The WHO defines sedentary screen time as "watching TV or videos or playing computer games".

"Our research has shown that now there is not strong enough evidence to support the setting of screen time limits, and that screen use should be considered alongside a range of activities to assess its impact", he said.

Director of Research at Oxford Internet Institute at the University of Oxford, Andrew Przybylski, said the guidelines "overly focuses on quantity of screen time and fails to consider the content and context of use".

And for children aged three to four, three hours of daily physical activity should include at least an hour of "moderate to vigorous" movement, while screen time should be kept under an hour. In a new report, WHO insists that sedentary behavior in children up to five years of age puts them at a dramatically increased risk of developing habits links to obesity and all the nasty health effects that come with it.

Be physically active several times a day in a variety of ways, particularly through interactive floor-based play; more is better. "Not all screen time is created equal".

"We haven't previously had recommendations for under 5", said Juana Willumsen, an expert in WHO's Department of the Prevention of Noncommunicable Diseases, who contributed to the development of the new guidelines.


All children age five and younger should not be restrained or sedentary for more than an hour at a time, whether it be in a stroller, high chair or strapped onto a caregiver's back.

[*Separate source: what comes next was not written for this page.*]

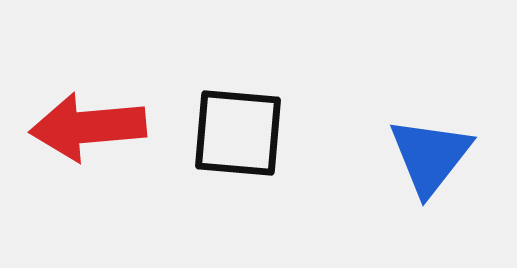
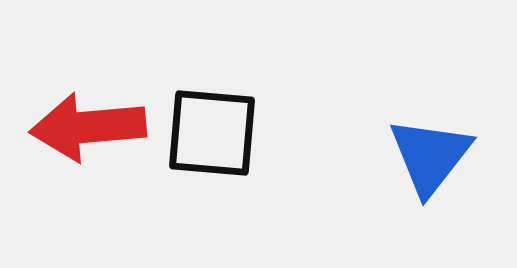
black square: moved 26 px left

Is WHO's recommendation sensible or unrealistic?

The WHO also stressed that children aged one to three should have at least three hours of physical activity and not be constrained in a stroller, auto seat or carrier for more than one hour at a time.

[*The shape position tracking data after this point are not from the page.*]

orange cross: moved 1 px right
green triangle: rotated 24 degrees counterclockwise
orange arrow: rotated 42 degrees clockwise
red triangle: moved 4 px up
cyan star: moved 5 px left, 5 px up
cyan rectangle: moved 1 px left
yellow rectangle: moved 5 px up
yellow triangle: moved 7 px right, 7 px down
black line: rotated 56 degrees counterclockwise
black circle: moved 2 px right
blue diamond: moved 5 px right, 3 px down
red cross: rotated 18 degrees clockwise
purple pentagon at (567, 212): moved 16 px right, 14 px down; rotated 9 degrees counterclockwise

Limiting, and in some cases eliminating, screen time for children under the age of 5 will result in healthier adults, said World Health Organization, adding that quality sedentary time spent in interactive non-screen-based activities with a caregiver, such as reading, storytelling, singing and puzzles, is very important for child development. It said that clear advice was crucial to stem the global rise of child obesity and children over one should move about for at least three hours... "What we really need to do is bring back play for children".

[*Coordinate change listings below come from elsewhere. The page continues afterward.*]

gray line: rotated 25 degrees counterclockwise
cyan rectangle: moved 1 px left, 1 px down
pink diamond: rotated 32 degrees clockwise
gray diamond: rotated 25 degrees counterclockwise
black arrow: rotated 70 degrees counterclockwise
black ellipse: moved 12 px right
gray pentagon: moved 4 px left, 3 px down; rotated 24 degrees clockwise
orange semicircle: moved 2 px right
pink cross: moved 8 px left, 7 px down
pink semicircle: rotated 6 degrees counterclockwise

As for 3-4 years olds, even then screen time should be seriously limited. These guidelines are a good reminder of how to stay healthy for the long term", said Shu, co-author of the book "Heading Home With Your Newborn: "From Birth to Reality".

World Health Organization did not specifically detail the potential harm caused by too much screen time, but said the guidelines - which also included recommendations for physical activity and sleep - were needed to address the increasing amount of sedentary behavior in the general population. The American Academy of Pediatrics' guidelines make an exception to allow video chatting for children under 18 months and suggest that those closer to 2 might benefit from occasional viewing of educational videos.

"None would contest the fact that increasing physical activity, sleep, and health are important goals and it is possible that screens impact young people in a wide range of ways but we won't know that until good scientific studies are done".